5

As per request of the fantastic fellas over at the C++ chat lounge, what is a good way to break down a file (which in my case contains a string with roughly 100 lines, and about 10 words in each line) and insert all these words into a std::set?

Nico Bellic
  • 363
  • 2
  • 4
  • 13
  • I'm not sure what you mean by the verb "*to index*". Perhaps you meant "and **insert** all these words into a std::set?" – Robᵩ Jun 21 '12 at 20:45

3 Answers3

25

The easiest way to construct any container from a source that holds a series of that element, is to use the constructor that takes a pair of iterators.

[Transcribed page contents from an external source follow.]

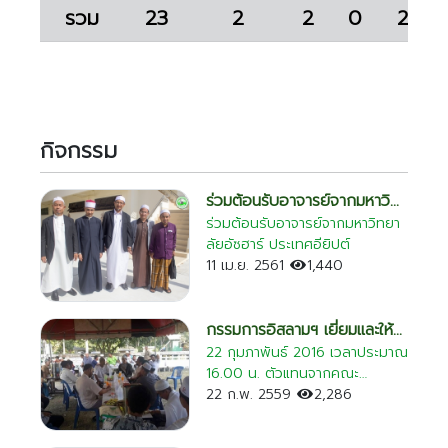
รวม
23
2
2
0
2
เชียงใหม่
ระยอง
เพชรบุรี
ตาก
กิจกรรม
พระนครศรีอยุธยา
ร่วมต้อนรับอาจารย์จากมหาวิ
ทยาลัยอัซฮาร์ ประเทศอียิปต์
ร่วมต้อนรับอาจารย์จากมหาวิทยา
ลัยอัซฮาร์ ประเทศอียิปต์
11 เม.ย. 2561
1,440
กรรมการอิสลามฯ เยี่ยมและให้
กำลังใจครอบครัวปอเนาะญิฮา
22 กุมภาพันธ์ 2016 เวลาประมาณ
16.00 น. ตัวแทนจากคณะ
ดวิทยา
กรรมการอิสลามประจำจังหวัด
22 ก.พ. 2559
2,286
ปัตตานี นำโดย รศ.อับดุลเลาะ อับ
รู เจ้าหน้าที่สำนักงานฯ และประธาน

Use istream_iterator to iterate over a stream.

#include <set>
#include <iostream>
#include <string>
#include <algorithm>
#include <iterator>

using namespace std;

int main()
{
  //I create an iterator that retrieves `string` objects from `cin`
  auto begin = istream_iterator<string>(cin);
  //I create an iterator that represents the end of a stream
  auto end = istream_iterator<string>();
  //and iterate over the file, and copy those elements into my `set`
  set<string> myset(begin, end);

  //this line copies the elements in the set to `cout`
  //I have this to verify that I did it all right
  copy(myset.begin(), myset.end(), ostream_iterator<string>(cout, "\n"));
  return 0;
}

http://ideone.com/iz1q0

Mooing Duck
  • 64,318
  • 19
  • 100
  • 158
  • I'd _just_ finished writing after seeing Drise's sample in chat – Mooing Duck Jun 21 '12 at 20:45
  • 1
    I would like to clarify that I chose Drise's answer over this because this kind of question falls more into the "beginner" category, and MooingDuck's answer seems to be a bit more advanced (future readers, including myself at the moment, might not be able to understand it). @MooingDuck I absolutely appreciate it though. – Nico Bellic Jun 21 '12 at 21:01
  • 5
    @Nico : On the other hand, _this_ code is idiomatic; if I saw Drise's code in real, production code, I'd scratch my head and wonder why they took such a verbose approach and probably end up rewriting it this way. – ildjarn Jun 21 '12 at 21:08
  • I don't understand this code 100% yet. But I think the magical word splitting happens in `istream_iterator(cin)`. Is there a similar way to split all words in a given `std::string`? – Lukas Schmelzeisen Jun 21 '12 at 21:09
  • 2
    @LukasSchmelzeisen: `ostringstream` is designed for exactly that purpose. It makes a `string` that acts like a `ostream` – Mooing Duck Jun 21 '12 at 21:10
  • 3
    @Drise : Sorry, but this code is simply not confusing or advanced. – ildjarn Jun 21 '12 at 21:12
  • 3
    @Drise: Once you get more familiar with using iterators, and the `` header, this code is _way_ easier to understand than your code. – Mooing Duck Jun 21 '12 at 21:12
  • 4
    @Drise: How can this be any easier to read. You iterating over a stream and putting it in a container (when you read a string from a stream one word is retrieved so we are reading words and putting them into a set). This is much easier to read and understand than your code. – Martin York Jun 21 '12 at 23:21
3

Assuming you've read your file into a string, boost::split will do the trick:

#include <set>
#include <boost/foreach.hpp>
#include <boost/algorithm/string.hpp>

std::string astring = "abc 123 abc 123\ndef 456 def 456";  // your string
std::set<std::string> tokens;                              // this will receive the words
boost::split(tokens, astring, boost::is_any_of("\n "));    // split on space & newline

// Print the individual words
BOOST_FOREACH(std::string token, tokens){
    std::cout << "\n" << token << std::endl;
}

Lists or Vectors can be used instead of a Set if necessary.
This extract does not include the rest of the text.